Peace is a prerequisite for development. However, when development is lopsided, peace cannot be sustained. Punjab saw an insurgency, followed by peace, followed by prosperity, and now, disparity, leading to widespread frustration. If this simmering anger leads to the outbreak of a Naxal insurgency again, what are the options available to the government? Can the government stop this from happening? What is being done, and what can be done, to control the spread of Naxalism in Punjab?
After his arrest in September 2009 in New Delhi, Naxal leader Kobad Ghandy had admitted to conducting a recce in Punjab in 2006 and preparing a report suggesting that Punjab is ‘fertile ground to start a revolution’.
Punjab Police has information of latent Naxal activities beginning to take shape in the state, and with the arrest of some top Naxal leaders from the Red Corridor in Mansa, Barnala and Sangrur in 2010 and earlier this year, these fears have been confirmed. “The return of Naxalism to Punjab is at present in its preparatory stages; the Naxal leadership has started the process of establishing front organizations (17 so far) and mass protests against the government,” said a senior Punjab Police official. Reports suggest that Naxal district committees have been formed and they are now conducting recruitment drives and spreading the Maoist ideology in the state. Punjab DGP PS Gill has sounded an alert and the state government has requested the Centre to release a Rs120 crore special package to maintain law and order in the state. A Naxal Cell has also been set up in the state which is headed by an SP rank official and functions under the intelligence wing. Moreover, increasing evidence suggesting a resurgence of the Khalistan movement in the form of posters, t-shirts, mugs etc bearing Bindranwale’s photos; this has lead state authorities to worry about links between the Naxals and those sympathetic to the Khalistan movement.

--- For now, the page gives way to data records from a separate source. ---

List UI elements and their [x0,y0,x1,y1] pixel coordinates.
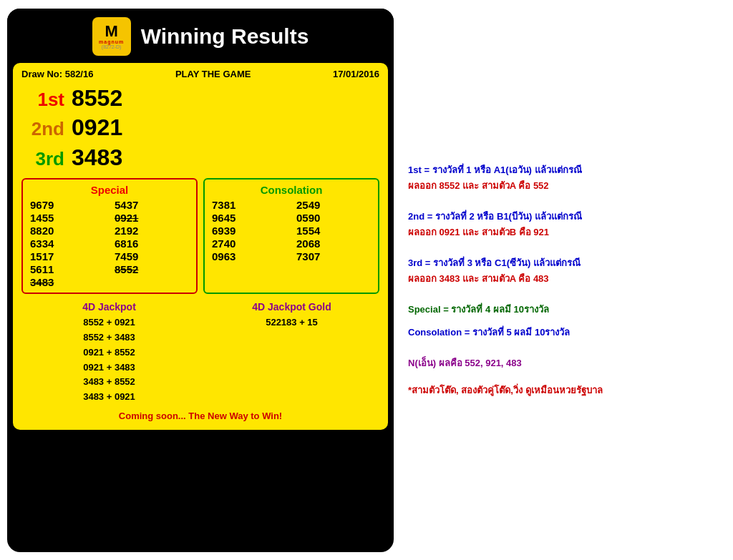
ann-3rd-section: 3rd = รางวัลที่ 3 หรือ C1(ซีวัน) แล้วแต่… [408,256,719,287]
jc-6: 3483 + 0921 [21,390,197,405]
ann-line2: ผลออก 8552 และ สามตัวA คือ 552 [408,179,719,193]
sp-3: 1455 [30,212,105,224]
page-title: Winning Results [141,24,309,49]
second-rank-label: 2nd [21,117,64,142]
ann-line1: 1st = รางวัลที่ 1 หรือ A1(เอวัน) แล้วแต่… [408,163,719,177]
special-box: Special 9679 5437 1455 0921 8820 2192 63… [21,178,198,294]
jackpot-combinations: 8552 + 0921 8552 + 3483 0921 + 8552 0921… [21,315,197,405]
jc-5: 3483 + 8552 [21,375,197,390]
cs-5: 6939 [212,225,286,237]
card-body: Draw No: 582/16 PLAY THE GAME 17/01/2016… [13,63,388,431]
sp-10: 7459 [115,250,189,262]
special-numbers: 9679 5437 1455 0921 8820 2192 6334 6816 … [30,199,189,288]
draw-number: Draw No: 582/16 [21,69,93,79]
consolation-title: Consolation [212,184,371,196]
jackpot-gold: 4D Jackpot Gold 522183 + 15 [204,301,379,405]
ann-line5: 3rd = รางวัลที่ 3 หรือ C1(ซีวัน) แล้วแต่… [408,256,719,270]
third-rank-number: 3483 [72,143,122,173]
first-rank-number: 8552 [72,84,122,114]
sp-14 [115,276,189,288]
ann-line9: N(เอ็น) ผลคือ 552, 921, 483 [408,356,719,370]
consolation-box: Consolation 7381 2549 9645 0590 6939 155… [203,178,379,294]
cs-4: 0590 [296,212,371,224]
magnum-logo: M magnum (8272-D) [92,17,131,56]
first-rank-label: 1st [21,88,64,112]
jackpot-section: 4D Jackpot 8552 + 0921 8552 + 3483 0921 … [21,301,379,405]
third-rank-label: 3rd [21,147,64,172]
logo-sub-text: (8272-D) [102,44,122,49]
card-header: M magnum (8272-D) Winning Results [7,9,394,63]
cs-8: 2068 [296,237,371,250]
sp-13: 3483 [30,276,105,288]
ann-2nd-section: 2nd = รางวัลที่ 2 หรือ B1(บีวัน) แล้วแต่… [408,210,719,240]
logo-magnum-text: magnum [99,39,124,44]
sp-7: 6334 [30,237,105,250]
main-results: 1st 8552 2nd 0921 3rd 3483 [21,84,379,173]
sp-5: 8820 [30,225,105,237]
sp-1: 9679 [30,199,105,211]
ann-n-section: N(เอ็น) ผลคือ 552, 921, 483 [408,356,719,372]
lottery-card: M magnum (8272-D) Winning Results Draw N… [7,9,394,552]
coming-soon-text: Coming soon... The New Way to Win! [21,411,379,421]
sp-6: 2192 [115,225,189,237]
jackpot-title: 4D Jackpot [21,301,197,313]
jc-3: 0921 + 8552 [21,345,197,360]
ann-line4: ผลออก 0921 และ สามตัวB คือ 921 [408,225,719,240]
special-consolation-section: Special 9679 5437 1455 0921 8820 2192 63… [21,178,379,294]
ann-1st-section: 1st = รางวัลที่ 1 หรือ A1(เอวัน) แล้วแต่… [408,163,719,194]
second-place-row: 2nd 0921 [21,113,379,143]
cs-6: 1554 [296,225,371,237]
ann-line6: ผลออก 3483 และ สามตัวA คือ 483 [408,272,719,286]
ann-special-section: Special = รางวัลที่ 4 ผลมี 10รางวัล [408,303,719,318]
play-label: PLAY THE GAME [175,69,251,79]
logo-m-letter: M [105,24,117,39]
consolation-numbers: 7381 2549 9645 0590 6939 1554 2740 2068 … [212,199,371,262]
second-rank-number: 0921 [72,113,122,143]
jackpot-gold-title: 4D Jackpot Gold [204,301,379,313]
first-place-row: 1st 8552 [21,84,379,114]
sp-4: 0921 [115,212,189,224]
sp-2: 5437 [115,199,189,211]
jc-4: 0921 + 3483 [21,360,197,375]
annotations-panel: 1st = รางวัลที่ 1 หรือ A1(เอวัน) แล้วแต่… [394,163,726,397]
ann-line8: Consolation = รางวัลที่ 5 ผลมี 10รางวัล [408,325,719,340]
cs-7: 2740 [212,237,286,250]
ann-consolation-section: Consolation = รางวัลที่ 5 ผลมี 10รางวัล [408,325,719,341]
ann-bottom: *สามตัวโต๊ด, สองตัวคู่โต๊ด,วิ่ง ดูเหมือน… [408,383,719,398]
sp-9: 1517 [30,250,105,262]
third-place-row: 3rd 3483 [21,143,379,173]
special-title: Special [30,184,189,196]
cs-1: 7381 [212,199,286,211]
jc-1: 8552 + 0921 [21,315,197,330]
cs-2: 2549 [296,199,371,211]
draw-info: Draw No: 582/16 PLAY THE GAME 17/01/2016 [21,69,379,79]
cs-10: 7307 [296,250,371,262]
ann-line7: Special = รางวัลที่ 4 ผลมี 10รางวัล [408,303,719,317]
ann-line3: 2nd = รางวัลที่ 2 หรือ B1(บีวัน) แล้วแต่… [408,210,719,224]
sp-11: 5611 [30,263,105,275]
jc-2: 8552 + 3483 [21,330,197,345]
cs-3: 9645 [212,212,286,224]
sp-8: 6816 [115,237,189,250]
jackpot-gold-value: 522183 + 15 [204,315,379,330]
sp-12: 8552 [115,263,189,275]
cs-9: 0963 [212,250,286,262]
jackpot-4d: 4D Jackpot 8552 + 0921 8552 + 3483 0921 … [21,301,197,405]
draw-date: 17/01/2016 [333,69,379,79]
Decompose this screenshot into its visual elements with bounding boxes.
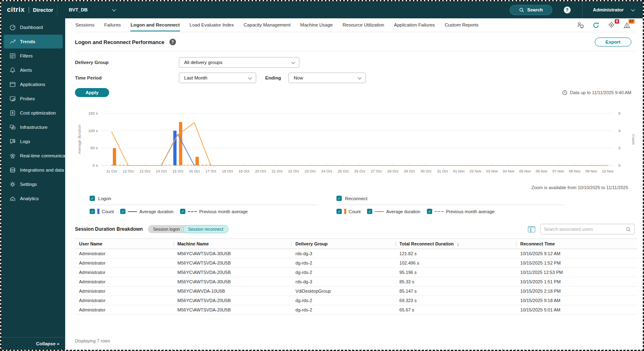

Punjab has not developed in line with modern concepts of development. Over 75 per cent of the population in the state is rural and overly-dependent on agriculture. There is large-scale rural unemployment due to deteriorating land quality, and cyclical unemployment because of the extended gaps between farming seasons. Growth of family sizes remains unchanged despite land holdings becoming smaller. Interestingly, Punjab has the highest Dalit population in the country (almost 33 per cent of the total population). Dalits work as agricultural tenants and are ill-treated by the landowners. Moreover, the Green Revolution, which led to immense wealth for the farmers, has set standards of living for the population that has forced them into debt traps. Also, unlike Gujarat, Punjab’s proximity to Pakistan has limited the development of large or small-scale industries in the state due to various security concerns. Punjab’s situation, though better off than many other states, has been progressively declining year by year. The per capita income has reduced drastically in the last decade; state GDP growth rate has also slowed down.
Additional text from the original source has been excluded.